SUARAINDONEWS.COM, Jakarta – Mahkamah Konstitusi (MK) telah menjatuhkan keputusan yang mengubah ketentuan ambang batas parlemen sebesar 4% untuk Pemilu 2029. Hal ini tertuang dalam putusan No. 116/PUU-XXI/2023 terkait pengujian Pasal 414 ayat (1) Undang-undang (UU) No. 7/2017 tentang Pemilu, yang diajukan oleh Direktur Eksekutif Perkumpulan untuk Pemilu dan Demokrasi (Perludem) Khoirunnisa Nur Agustyati sebagai pemohon.
Menurut data terbaru, dari total 9 partai politik yang berpartisipasi dalam Pemilu 2024, hanya 6 partai yang berhasil melewati ambang batas 4%, sementara 3 partai lainnya tidak memenuhi ambang batas tersebut. Dalam sidang MK, Khoirunnisa Nur Agustyati mengajukan argumen bahwa ambang batas 4% ini dapat mempersempit representasi politik dan menghambat partai-partai kecil untuk berkembang, sehingga tidak mencerminkan prinsip-prinsip demokrasi yang inklusif.

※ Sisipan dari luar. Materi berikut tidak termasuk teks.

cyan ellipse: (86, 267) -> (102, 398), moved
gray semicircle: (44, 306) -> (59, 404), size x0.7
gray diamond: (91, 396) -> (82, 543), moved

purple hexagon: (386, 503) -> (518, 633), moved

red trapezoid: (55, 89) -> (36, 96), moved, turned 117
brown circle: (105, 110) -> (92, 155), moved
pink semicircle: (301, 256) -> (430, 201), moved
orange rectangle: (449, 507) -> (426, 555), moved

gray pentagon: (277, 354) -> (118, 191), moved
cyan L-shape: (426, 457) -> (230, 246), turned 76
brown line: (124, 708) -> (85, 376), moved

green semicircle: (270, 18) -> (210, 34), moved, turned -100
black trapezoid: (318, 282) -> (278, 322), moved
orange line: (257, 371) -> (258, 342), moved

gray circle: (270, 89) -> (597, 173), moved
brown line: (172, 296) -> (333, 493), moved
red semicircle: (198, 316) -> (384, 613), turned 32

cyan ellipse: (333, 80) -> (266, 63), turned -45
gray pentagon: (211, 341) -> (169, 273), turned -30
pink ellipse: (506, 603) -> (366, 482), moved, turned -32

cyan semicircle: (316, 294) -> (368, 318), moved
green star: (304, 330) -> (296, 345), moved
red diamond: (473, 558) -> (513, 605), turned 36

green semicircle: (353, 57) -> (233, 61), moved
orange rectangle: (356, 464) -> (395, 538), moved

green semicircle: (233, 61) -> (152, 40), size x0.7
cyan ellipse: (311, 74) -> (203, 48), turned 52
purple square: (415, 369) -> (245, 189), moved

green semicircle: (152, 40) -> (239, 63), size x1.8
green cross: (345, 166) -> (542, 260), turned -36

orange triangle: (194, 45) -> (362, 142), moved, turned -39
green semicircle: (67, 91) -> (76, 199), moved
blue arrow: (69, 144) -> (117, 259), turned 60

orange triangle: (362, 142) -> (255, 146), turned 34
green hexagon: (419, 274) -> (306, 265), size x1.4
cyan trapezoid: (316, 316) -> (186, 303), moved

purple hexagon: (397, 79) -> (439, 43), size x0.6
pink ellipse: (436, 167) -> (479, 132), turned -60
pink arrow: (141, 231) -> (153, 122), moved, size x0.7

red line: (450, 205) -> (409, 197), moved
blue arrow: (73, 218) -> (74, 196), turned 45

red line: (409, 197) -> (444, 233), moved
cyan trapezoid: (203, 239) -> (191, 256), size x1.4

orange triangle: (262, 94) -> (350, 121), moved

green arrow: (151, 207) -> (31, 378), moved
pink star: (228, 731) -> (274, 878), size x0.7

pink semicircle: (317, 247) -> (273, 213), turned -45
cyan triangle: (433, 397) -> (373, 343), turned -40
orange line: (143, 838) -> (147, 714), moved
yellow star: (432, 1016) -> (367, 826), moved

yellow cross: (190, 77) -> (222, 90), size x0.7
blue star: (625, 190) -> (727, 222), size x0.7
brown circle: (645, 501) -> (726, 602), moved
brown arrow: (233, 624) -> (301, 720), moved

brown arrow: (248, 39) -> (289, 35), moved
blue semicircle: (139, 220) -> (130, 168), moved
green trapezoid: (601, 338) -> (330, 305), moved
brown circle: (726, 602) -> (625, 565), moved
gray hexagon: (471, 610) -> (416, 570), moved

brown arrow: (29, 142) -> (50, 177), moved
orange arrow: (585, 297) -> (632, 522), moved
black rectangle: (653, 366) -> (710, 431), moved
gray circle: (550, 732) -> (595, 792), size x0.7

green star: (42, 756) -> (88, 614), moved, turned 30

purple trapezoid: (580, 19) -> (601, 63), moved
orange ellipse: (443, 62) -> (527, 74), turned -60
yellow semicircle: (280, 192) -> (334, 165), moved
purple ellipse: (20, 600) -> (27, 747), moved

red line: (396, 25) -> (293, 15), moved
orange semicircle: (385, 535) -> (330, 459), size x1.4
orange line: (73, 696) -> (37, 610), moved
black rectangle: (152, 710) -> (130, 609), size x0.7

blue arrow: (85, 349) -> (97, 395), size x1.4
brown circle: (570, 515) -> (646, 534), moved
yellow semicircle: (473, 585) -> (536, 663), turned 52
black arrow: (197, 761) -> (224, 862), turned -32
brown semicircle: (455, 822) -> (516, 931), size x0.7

“Dalam pokok permohonan, satu, mengabulkan permohonan pemohon untuk sebagian,” kata Ketua MK Suhartoyo saat membacakan amar putusan di Gedung MK, Jakarta Pusat, pada Kamis (29/2/2024).
Pasal 414 ayat (1) UU Pemilu menyatakan, “Partai Politik Peserta Pemilu harus memenuhi ambang batas perolehan suara paling sedikit 4% dari jumlah suara sah secara nasional untuk diikutkan dalam penentuan perolehan kursi anggota DPR”.
Keputusan MK ini menjadi sorotan karena mengubah aturan yang memengaruhi partisipasi partai politik dalam pemilihan umum. Tanggapan terhadap keputusan ini pun beragam.
Beberapa pihak menyambut baik keputusan MK tersebut, menganggapnya sebagai langkah untuk meningkatkan inklusivitas dan pluralisme politik. Mereka percaya bahwa penghapusan ambang batas dapat memberikan peluang lebih besar bagi partai-partai kecil untuk mendapatkan kursi di parlemen, sehingga mewakili beragam suara masyarakat.
Namun, ada juga yang menyatakan kekhawatiran terhadap implikasi dari keputusan ini. Mereka menyoroti potensi fragmentasi parlemen dan kemungkinan munculnya partai-partai yang lebih kecil dan kurang stabil dalam sistem politik.
Dengan demikian, keputusan MK ini tidak hanya memiliki dampak praktis dalam Pemilu 2029, tetapi juga membawa implikasi jangka panjang terhadap dinamika politik Indonesia. Seiring waktu, akan menjadi penting untuk memantau perkembangan selanjutnya dan bagaimana keputusan ini memengaruhi proses politik dan pemerintahan di masa depan.